Friday, 5 June 2015

RAID: Is It Worth It?

RAID

Mark Pickavance looks at RAID and what you can do to make this technology work for you

I’ve written numerous features on RAID over the years, as it progressed from being an exotic technology that was only used in servers to something that is available to almo st every desktop PC owner.

Early solutions used SCSI, but eventually IDE and then SATA and SAS became the chosen connection technologies. The advent of SATA drives (and later SAS) made for much slicker cabling systems and better hot-swap drive trays, which can be useful in RAID. Even cheap boards now have some simple RAID options, even if they’re just variations of striping (RAID 0) or mirror (RAID 1) functionality. The latest Intel platforms also offer parity plans (RAID 5) that combine performance advantages with resilience.


The basic premise of RAID is to take multiple drives, called the ‘pack’ or ‘array’, and make them appear to the system like they’re a single drive. Depending exactly how they’re put together, this can either result in a high performance system or a damage resistant one, or even a subtle mix of those two different objectives.

But as attractive as that might seem, there is always a little pain to go with any gain. RAID 0 ‘striped’ arrays configured for high speed achieve this by trading the survivability of the volume against the life of each disc in it. If you have a six-drive pack, you might see it outperform a single disk, but the death of any drive will kill the entire volume, which by definition is six times more likely to experience that failure.

Conversely, a RAID 1 ‘mirror’ array or other protective striping organisation that allows for drives to expire, but which guarantees the data won’t be lost, trades the overall capacity available for the protection offered. If data is in two locations, then it takes up twice as much space, as a rule. Given all these limitations and the huge capacity drives available, why do people use this technology?

Often they’re looking to combine existing resources to gain an advantage or enhance an existing system in a cost effective way.

RAID can achieve those objectives if it’s used well, though it doesn’t come without some associated risks.

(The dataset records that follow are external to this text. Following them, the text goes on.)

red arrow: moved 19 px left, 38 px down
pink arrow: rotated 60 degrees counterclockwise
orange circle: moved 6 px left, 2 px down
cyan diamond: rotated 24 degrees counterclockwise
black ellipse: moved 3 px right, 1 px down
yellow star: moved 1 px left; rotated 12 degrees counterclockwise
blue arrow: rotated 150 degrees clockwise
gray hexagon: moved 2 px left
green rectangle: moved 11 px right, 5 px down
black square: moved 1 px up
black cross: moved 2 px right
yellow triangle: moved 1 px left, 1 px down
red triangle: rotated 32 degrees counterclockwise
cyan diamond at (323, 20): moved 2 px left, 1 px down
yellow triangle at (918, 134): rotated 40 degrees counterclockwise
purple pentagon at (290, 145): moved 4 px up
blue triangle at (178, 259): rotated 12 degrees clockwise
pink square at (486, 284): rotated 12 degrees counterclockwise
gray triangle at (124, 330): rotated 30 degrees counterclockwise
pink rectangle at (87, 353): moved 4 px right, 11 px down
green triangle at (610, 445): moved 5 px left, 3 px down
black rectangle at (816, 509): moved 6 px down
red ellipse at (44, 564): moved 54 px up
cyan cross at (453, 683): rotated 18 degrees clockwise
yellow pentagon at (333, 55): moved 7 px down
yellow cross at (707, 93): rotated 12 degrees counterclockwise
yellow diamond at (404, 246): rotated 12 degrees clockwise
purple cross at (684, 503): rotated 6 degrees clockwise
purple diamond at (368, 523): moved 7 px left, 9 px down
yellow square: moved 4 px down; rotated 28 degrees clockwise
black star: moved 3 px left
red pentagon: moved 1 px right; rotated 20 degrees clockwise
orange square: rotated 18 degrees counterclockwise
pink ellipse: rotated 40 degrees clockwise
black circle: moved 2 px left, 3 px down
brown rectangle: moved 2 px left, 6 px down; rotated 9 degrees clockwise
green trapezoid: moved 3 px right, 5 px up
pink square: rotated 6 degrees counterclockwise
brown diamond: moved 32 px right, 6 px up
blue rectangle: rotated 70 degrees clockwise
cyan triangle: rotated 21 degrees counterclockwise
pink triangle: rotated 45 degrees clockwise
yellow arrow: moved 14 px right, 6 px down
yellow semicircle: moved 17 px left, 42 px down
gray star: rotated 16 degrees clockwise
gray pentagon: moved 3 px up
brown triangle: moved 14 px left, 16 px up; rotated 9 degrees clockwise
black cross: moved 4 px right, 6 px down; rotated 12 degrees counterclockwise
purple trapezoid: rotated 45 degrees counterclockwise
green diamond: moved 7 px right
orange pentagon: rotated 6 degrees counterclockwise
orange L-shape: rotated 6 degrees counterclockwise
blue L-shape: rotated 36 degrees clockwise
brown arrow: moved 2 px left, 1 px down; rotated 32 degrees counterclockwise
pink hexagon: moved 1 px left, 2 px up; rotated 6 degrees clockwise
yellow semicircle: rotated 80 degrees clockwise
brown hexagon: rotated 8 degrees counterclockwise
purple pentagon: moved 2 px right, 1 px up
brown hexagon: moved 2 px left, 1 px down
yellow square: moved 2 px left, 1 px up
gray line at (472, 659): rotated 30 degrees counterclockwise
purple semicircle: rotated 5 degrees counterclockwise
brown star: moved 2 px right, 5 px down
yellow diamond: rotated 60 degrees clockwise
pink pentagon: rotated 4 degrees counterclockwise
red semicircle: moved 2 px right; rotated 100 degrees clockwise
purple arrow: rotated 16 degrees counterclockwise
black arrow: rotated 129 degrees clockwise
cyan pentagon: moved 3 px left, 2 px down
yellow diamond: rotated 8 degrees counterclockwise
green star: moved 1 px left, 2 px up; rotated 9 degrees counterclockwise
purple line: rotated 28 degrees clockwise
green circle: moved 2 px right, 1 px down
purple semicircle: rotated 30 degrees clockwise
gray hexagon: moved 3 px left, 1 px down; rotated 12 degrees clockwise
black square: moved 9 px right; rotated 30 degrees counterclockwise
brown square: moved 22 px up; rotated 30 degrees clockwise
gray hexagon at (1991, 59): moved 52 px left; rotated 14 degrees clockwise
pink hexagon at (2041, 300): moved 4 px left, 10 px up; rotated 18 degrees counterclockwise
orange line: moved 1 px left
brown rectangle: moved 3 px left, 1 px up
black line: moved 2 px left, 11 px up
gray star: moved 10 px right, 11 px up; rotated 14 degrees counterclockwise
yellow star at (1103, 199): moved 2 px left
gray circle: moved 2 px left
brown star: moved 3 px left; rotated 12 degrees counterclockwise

Those who decide to take the RAID route first need to decide how they’re going to implement it, as there are several ways to cook this particular goose.

Soft, Firm Or Hard?


It might not be something you’re ever aware of when using a PC, but some subsystems, like SATA hard drives, don’t have much computing power of their own. They do largely what they’re told to do by a computer, so the more of them that are connected, the greater drain they are on computing resources.

This is less of an issue these days, because machines are so powerful, but when RAID first arrived, it was a problem, which is why SCSI was a popular solution.

In that technology, the SCSI interface has its own microprocessor dedicated to driving the attached hardware, so operations can take place without the direct involvement of the host PC. For example, a file is copied from one SCSI drive to another attached to the same controller. This would happen in isolation of the computer, which would be informed only of progress, errors and completion. But what does this have to do with RAID?

In a RAID system there’s a more complicated than normal control of the drives and reorganisation of the data, both things that naturally lend themselves to a dedicated drive controller. A hardware controller is the most expensive way to get RAID, but the performance offered by these solutions is exceptional, and they have the ability to do things independently of the PC to rebuild the RAID pack or activate hot replacements.

It’s also very easy to take a controller card and its drives and move them to another PC relatively painlessly, should the computer fail. And the more sophisticated controllers will even hold write data in a battery backed cache, so power failure won’t cause corruption in the RAID pack.

The type of RAID offered in most motherboards these days is more like a software RAID, where the PC does most of the controlling, though some functionality is handled by the chipset. It can’t rebuild while being active or any of the other neat tricks that only dedicated hardware can do. It’s also very dependent on the firmware and chipset configuration of that specific PC, and in that respect, moving it elsewhere is highly problematic.

And finally, there’s entirely software RAID that’s done in the OS, where everything is handled by the computer, creating a form of virtual RAID. This is transportable between systems but tends to have other limitations, like you generally can’t boot from the array.

To summarise, the options are shown in the table above.

What RAID Is Right For You?


If you refer to the ‘Many Flavours of RAID’ boxout, you’ll see that there are plenty of possible structures for an array depending on what features you’re looking for and how many drives you have available.

The tree most commonly used are RAID 0 (stripe), RAID 1 (mirror) and RAID 5 (parity). Striping gives you the performance of multiple drives running simultaneously but costs resilience. Mirroring keeps your data safe but does nothing for performance and reduces the amount of storage by 50%.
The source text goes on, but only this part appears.